++++ Extracted entries ++++

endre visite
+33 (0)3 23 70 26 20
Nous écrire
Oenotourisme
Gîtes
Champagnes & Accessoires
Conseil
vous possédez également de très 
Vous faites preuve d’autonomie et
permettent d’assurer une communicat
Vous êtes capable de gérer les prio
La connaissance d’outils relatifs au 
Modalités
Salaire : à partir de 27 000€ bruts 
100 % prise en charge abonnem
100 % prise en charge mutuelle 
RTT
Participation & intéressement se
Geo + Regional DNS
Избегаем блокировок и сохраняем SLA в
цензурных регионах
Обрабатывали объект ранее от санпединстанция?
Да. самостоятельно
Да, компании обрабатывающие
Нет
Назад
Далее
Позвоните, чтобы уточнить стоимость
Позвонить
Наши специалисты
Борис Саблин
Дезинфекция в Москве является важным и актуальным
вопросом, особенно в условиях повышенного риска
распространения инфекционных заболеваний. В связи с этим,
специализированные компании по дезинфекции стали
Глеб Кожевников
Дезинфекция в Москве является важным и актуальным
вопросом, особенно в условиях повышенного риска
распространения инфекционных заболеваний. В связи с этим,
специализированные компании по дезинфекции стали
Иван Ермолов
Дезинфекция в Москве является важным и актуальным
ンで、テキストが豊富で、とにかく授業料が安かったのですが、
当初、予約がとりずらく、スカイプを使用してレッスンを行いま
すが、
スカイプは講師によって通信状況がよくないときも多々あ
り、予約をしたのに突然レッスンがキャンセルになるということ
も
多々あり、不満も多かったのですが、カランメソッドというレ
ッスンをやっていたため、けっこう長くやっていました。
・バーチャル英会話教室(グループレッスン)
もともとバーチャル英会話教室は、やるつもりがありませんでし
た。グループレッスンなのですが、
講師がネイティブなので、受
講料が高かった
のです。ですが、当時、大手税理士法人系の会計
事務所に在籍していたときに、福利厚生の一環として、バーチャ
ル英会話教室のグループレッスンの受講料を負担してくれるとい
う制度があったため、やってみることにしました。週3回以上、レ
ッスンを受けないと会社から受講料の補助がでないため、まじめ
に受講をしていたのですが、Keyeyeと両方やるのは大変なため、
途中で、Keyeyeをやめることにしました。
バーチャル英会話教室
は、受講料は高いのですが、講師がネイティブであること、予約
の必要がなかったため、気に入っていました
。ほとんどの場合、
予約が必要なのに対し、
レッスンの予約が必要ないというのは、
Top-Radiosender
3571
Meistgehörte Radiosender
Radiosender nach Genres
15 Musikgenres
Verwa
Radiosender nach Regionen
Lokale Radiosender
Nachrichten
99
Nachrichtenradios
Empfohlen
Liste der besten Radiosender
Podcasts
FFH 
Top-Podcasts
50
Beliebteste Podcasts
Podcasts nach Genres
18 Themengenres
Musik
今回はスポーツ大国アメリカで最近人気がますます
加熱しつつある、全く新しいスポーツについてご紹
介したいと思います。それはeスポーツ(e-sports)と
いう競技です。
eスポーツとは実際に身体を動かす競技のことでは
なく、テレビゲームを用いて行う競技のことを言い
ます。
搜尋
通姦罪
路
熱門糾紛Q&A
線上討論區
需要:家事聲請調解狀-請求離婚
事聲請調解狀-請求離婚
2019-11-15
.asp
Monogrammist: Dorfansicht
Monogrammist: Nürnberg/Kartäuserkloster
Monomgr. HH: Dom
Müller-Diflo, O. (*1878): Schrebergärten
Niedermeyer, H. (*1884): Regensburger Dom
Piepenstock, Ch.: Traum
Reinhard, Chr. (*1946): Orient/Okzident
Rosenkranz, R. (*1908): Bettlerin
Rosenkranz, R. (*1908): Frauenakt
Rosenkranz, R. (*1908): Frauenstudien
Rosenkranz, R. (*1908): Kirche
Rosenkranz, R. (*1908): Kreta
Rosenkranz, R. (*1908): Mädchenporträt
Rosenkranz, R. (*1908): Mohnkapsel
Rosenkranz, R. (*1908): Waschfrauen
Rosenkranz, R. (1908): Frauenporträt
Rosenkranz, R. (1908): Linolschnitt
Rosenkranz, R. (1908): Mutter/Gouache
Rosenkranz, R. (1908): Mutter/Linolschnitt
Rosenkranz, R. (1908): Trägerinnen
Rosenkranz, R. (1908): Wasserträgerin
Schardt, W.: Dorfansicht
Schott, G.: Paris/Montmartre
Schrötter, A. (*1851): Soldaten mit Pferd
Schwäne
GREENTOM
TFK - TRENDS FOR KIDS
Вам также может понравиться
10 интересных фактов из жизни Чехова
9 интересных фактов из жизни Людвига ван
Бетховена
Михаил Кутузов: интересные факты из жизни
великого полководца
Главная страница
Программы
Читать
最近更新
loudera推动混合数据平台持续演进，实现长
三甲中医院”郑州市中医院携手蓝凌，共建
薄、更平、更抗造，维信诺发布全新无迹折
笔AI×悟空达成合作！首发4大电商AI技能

++++

Nothing should be returned except the lines from the one holding "Meistgehörte Radiosender" through the final line of the listing, exactly as they appear.

Meistgehörte Radiosender
Radiosender nach Genres
15 Musikgenres
Verwa
Radiosender nach Regionen
Lokale Radiosender
Nachrichten
99
Nachrichtenradios
Empfohlen
Liste der besten Radiosender
Podcasts
FFH 
Top-Podcasts
50
Beliebteste Podcasts
Podcasts nach Genres
18 Themengenres
Musik
今回はスポーツ大国アメリカで最近人気がますます
加熱しつつある、全く新しいスポーツについてご紹
介したいと思います。それはeスポーツ(e-sports)と
いう競技です。
eスポーツとは実際に身体を動かす競技のことでは
なく、テレビゲームを用いて行う競技のことを言い
ます。
搜尋
通姦罪
路
熱門糾紛Q&A
線上討論區
需要:家事聲請調解狀-請求離婚
事聲請調解狀-請求離婚
2019-11-15
.asp
Monogrammist: Dorfansicht
Monogrammist: Nürnberg/Kartäuserkloster
Monomgr. HH: Dom
Müller-Diflo, O. (*1878): Schrebergärten
Niedermeyer, H. (*1884): Regensburger Dom
Piepenstock, Ch.: Traum
Reinhard, Chr. (*1946): Orient/Okzident
Rosenkranz, R. (*1908): Bettlerin
Rosenkranz, R. (*1908): Frauenakt
Rosenkranz, R. (*1908): Frauenstudien
Rosenkranz, R. (*1908): Kirche
Rosenkranz, R. (*1908): Kreta
Rosenkranz, R. (*1908): Mädchenporträt
Rosenkranz, R. (*1908): Mohnkapsel
Rosenkranz, R. (*1908): Waschfrauen
Rosenkranz, R. (1908): Frauenporträt
Rosenkranz, R. (1908): Linolschnitt
Rosenkranz, R. (1908): Mutter/Gouache
Rosenkranz, R. (1908): Mutter/Linolschnitt
Rosenkranz, R. (1908): Trägerinnen
Rosenkranz, R. (1908): Wasserträgerin
Schardt, W.: Dorfansicht
Schott, G.: Paris/Montmartre
Schrötter, A. (*1851): Soldaten mit Pferd
Schwäne
GREENTOM
TFK - TRENDS FOR KIDS
Вам также может понравиться
10 интересных фактов из жизни Чехова
9 интересных фактов из жизни Людвига ван
Бетховена
Михаил Кутузов: интересные факты из жизни
великого полководца
Главная страница
Программы
Читать
最近更新
loudera推动混合数据平台持续演进，实现长
三甲中医院”郑州市中医院携手蓝凌，共建
薄、更平、更抗造，维信诺发布全新无迹折
笔AI×悟空达成合作！首发4大电商AI技能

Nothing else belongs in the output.